Holoholo Bible Translation — Holoholo Scripture Portions (DR Congo / Tanzania)

Overview

The Holoholo Bible Translation is Mark, Luke, and 1 Peter (3 books) in the Holoholo language of Lake Tanganyika's western shore, published by The Word for the World International and available via YouVersion/Bible.com (ID 4460; abbreviation: HBT). The earliest recorded scripture portions in Holoholo date to 1948 (Joshua Project); the current YouVersion translation by TWFTW represents a more recent completed edition. No full New Testament or Old Testament has been reported as complete. The community's own name for their language is Kalanga (or Ikiholoholo), while the externally assigned name "Holoholo" was given by Belgian colonial administrators, reportedly derived from a traditional greeting sound.

Language and People

Holoholo (ISO 639-3: hoo; autonym: Kalanga; also called Ikiholoholo) is a Bantu language: Niger-Congo → Atlantic-Congo → Benue-Congo → Bantoid → Narrow Bantu → Zone D, D.28 (East-Central Lake Tanganyika group; subdivisions D.28a West Holoholo and D.28b East Holoholo). Its closest relatives are Tumbwe (D.28.1) and Lumbwe (D.28.2), neither of which has an ISO code. The ⟨h⟩ in "Holoholo" is silent and serves only as a vowel separator (i.e., the pronunciation is approximately Olo-olo). Placement in Zone D is somewhat uncertain; some analyses group it closer to the Takama languages.

Holoholo is spoken in two countries:

  • DR Congo: Kalemie city and the surrounding Lake Tanganyika western shoreline, Tanganyika Province (formerly southeastern Katanga; divided 2015), where the Lukuga River exits Lake Tanganyika
  • Tanzania: Uvinza District, Kigoma Region, eastern shore of Lake Tanganyika; also historically in the Mahale Mountains area, until residents were displaced by the creation of Mahale Mountains National Park (1979–1985)

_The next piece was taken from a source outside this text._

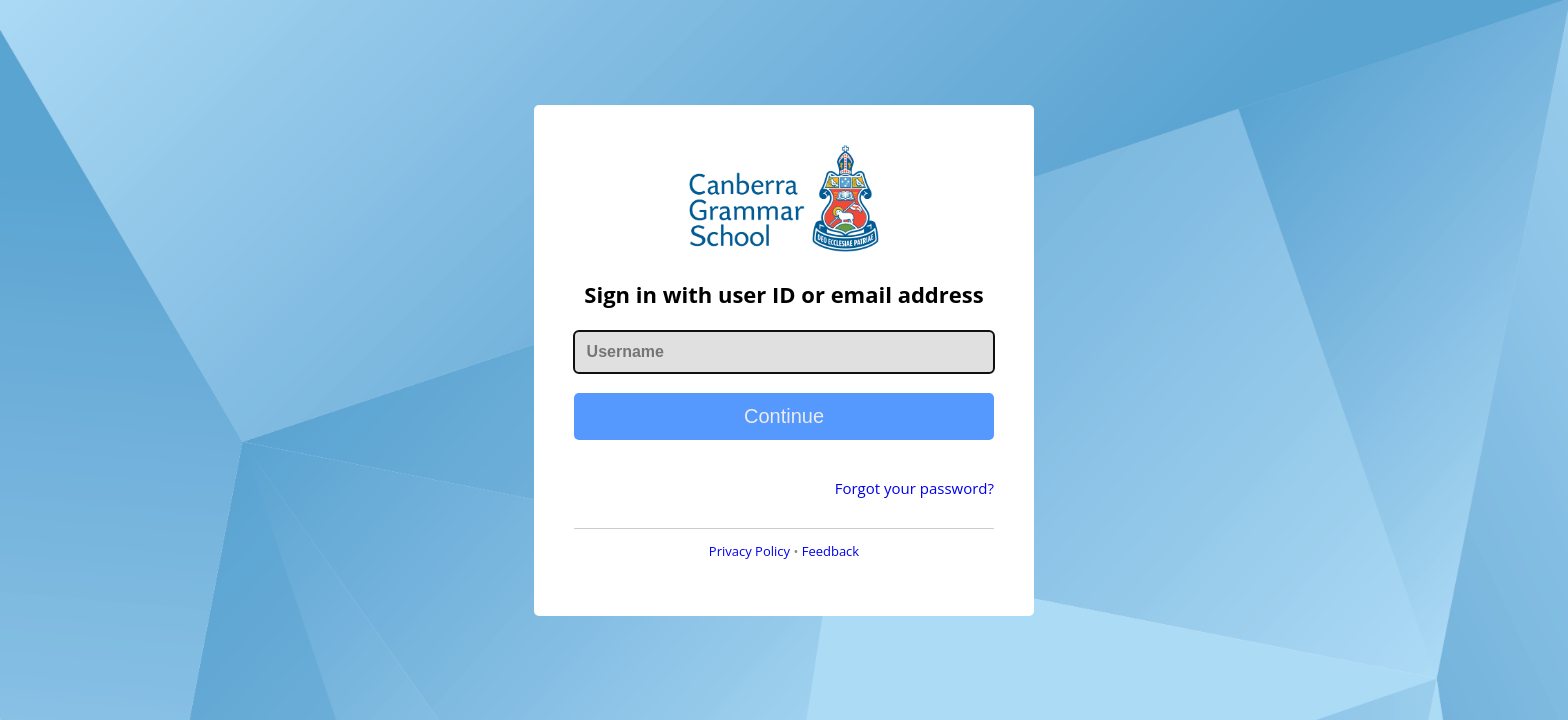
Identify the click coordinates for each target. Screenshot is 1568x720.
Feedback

Estimated speakers: approximately 34,000 (Joshua Project); ~15,500 (Wikipedia, 2002 data) — total population across both countries is approximately 40,000–45,000.

Historical and Cultural Context

The Holoholo descend from the Baguha people who fled the expanding Luba Empire eastward in the 18th century, settling along Lake Tanganyika's western shore at what is now Kalemie (formerly Albertville). They absorbed Luba cultural elements including the bambudye secret societies that preserve Luba royal oral traditions, while developing a distinct lake-shore fishing economy alongside agriculture (sorghum, maize, peanuts, beans).

Lake Tanganyika played a significant role in 19th-century Central African history: David Livingstone explored the lake's shores in the 1860s–1870s, and the lake was contested between Arab slave-traders and the Congo Free State. The Holoholo territory at Kalemie was directly in the path of Arab-Swahili slave trade routes, and Kalemie became a major Belgian colonial administrative center (named Albertville after King Albert I of Belgium).

The majority of Holoholo people today are Muslim (the historical legacy of Arab trade contact), with minority African Traditional Religion and Christianity. Joshua Project classifies them at Progress Scale Level 4 (partially reached, evangelicals 2–10%).

Publishing and Organizations

Published by The Word for the World International (TWFTW; twftw.org), an international Bible translation organization based in Waxahaw, North Carolina. TWFTW is active in minority language translation across Africa and Asia.